In other business, the trustees approved a $2.4 billion operating budget for fiscal year 2016-17 that provides for strategic investments in select programs, initiatives and building projects.

The operating budget, which covers the fiscal year beginning July 1, 2016, reflects 7 percent growth from FY 2015-16. The budget includes the School of Medicine and the School of Nursing, but excludes Duke Hospital and other clinical components of the Duke University Health System.

The trustees also approved the FY 2016-17 capital budget, which includes planned investments of $403 million for major projects that include a new arts building, a new undergraduate residence hall on East Campus, a new student health and wellness center and the final stages of renovation for the West Campus Union and Wallace Wade Stadium

The budget includes an anticipated 7 percent increase in institutional financial aid for undergraduate students, with university support growing to $146 million.

In addition, the university budget anticipates approximately $11 million of additional external support from federal, state and other outside sources for scholarships and need-based aid to students. About half of undergraduates receive financial support to attend Duke, the vast majority of which is need-based aid. The average aid awarded to need-based aid recipients in the current academic year was nearly $45,000.

Duke is among a handful of schools that maintains a need-blind admissions policy, under which the university accepts U.S. undergraduates based on their academic accomplishments and potential without regard to their ability to pay, and then meets all of their demonstrated financial need.

The trustees also:

-- approved a Master of Quantitative Management (MQM) at The Fuqua School of Business. The 10-month degree program, which will start in July 2017, is designed for college graduates with strong quantitative skills and little to no work experience. Most candidates will likely have backgrounds in science, technology, engineering and math.

MQM will offer students the ability to study in one of four tracks: finance, marketing, business analytics and forensics. Students will be required to take courses in data science and analytics, critical thinking, communication and collaboration. The program was designed with input from the business community, including senior leaders in some of the world’s top companies.

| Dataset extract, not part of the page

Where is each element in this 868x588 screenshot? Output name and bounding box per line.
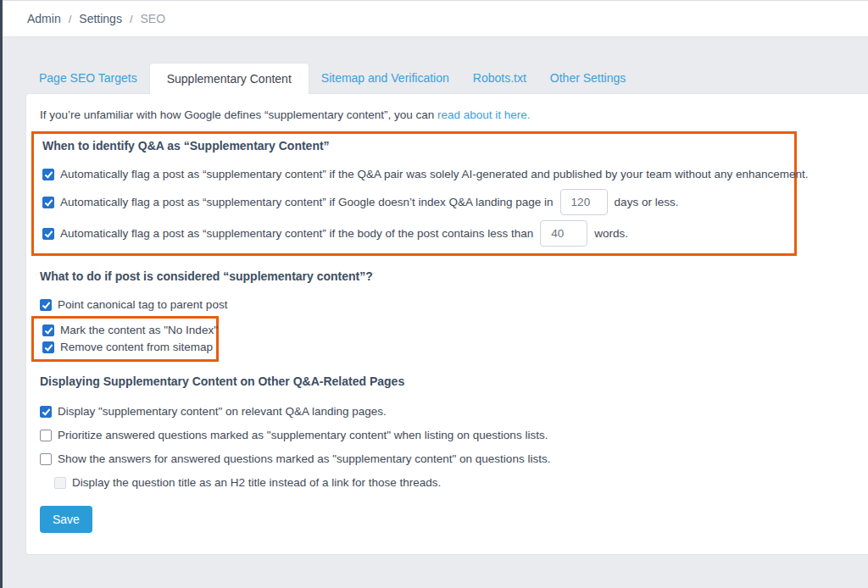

“The key to developing strong analysts is teaching students not only how to interpret data but explain the insights in meaningful ways. We feel Fuqua is uniquely positioned to deliver this program because of its curriculum and proven track record of developing leaders who are exceptionally good collaborators and communicators,” Dean Bill Boulding said.

-- approved a new Ph.D. degree in computational media, arts & cultures (CMAC), a program that will examine the implications of the computer revolution on traditional fields in the arts, humanities and the sciences.

The program builds upon growing faculty strengths in media theory, digital humanities, the histories of media and technology, new media art and interactive technologies. It comes out of a 2013 Mellon Foundation grant to develop an interdisciplinary doctoral program in visual & media studies and follows a decade of new initiatives in this field and the development of a vibrant, interdisciplinary community of scholars at Duke.

The program is expected to eventually have 12-15 students enrolled and take 5-6 years to complete.

Students will be affiliated with the interdisciplinary arts and humanities media labs led by the CMAC faculty. These labs are involved in studies of digital archeologyemergent media artsinformation science + studiesdigital art history & visual culture; art, law and markets; digital humanities and other areas.

-- approved changing the name of the Program in Women’s Studies to the Program in Gender, Sexuality and Feminist Studies, to better represent and communicate the nature and scope of the work conducted in the program.

-- received updates on strategic initiatives at the Fuqua School of Business from Dean Bill Boulding, and on the work of the Task Force on Bias and Hate Issues from committee co-chairs Linda Burton and Kelly Brownell. The trustees also heard reports on other current university initiatives and activities.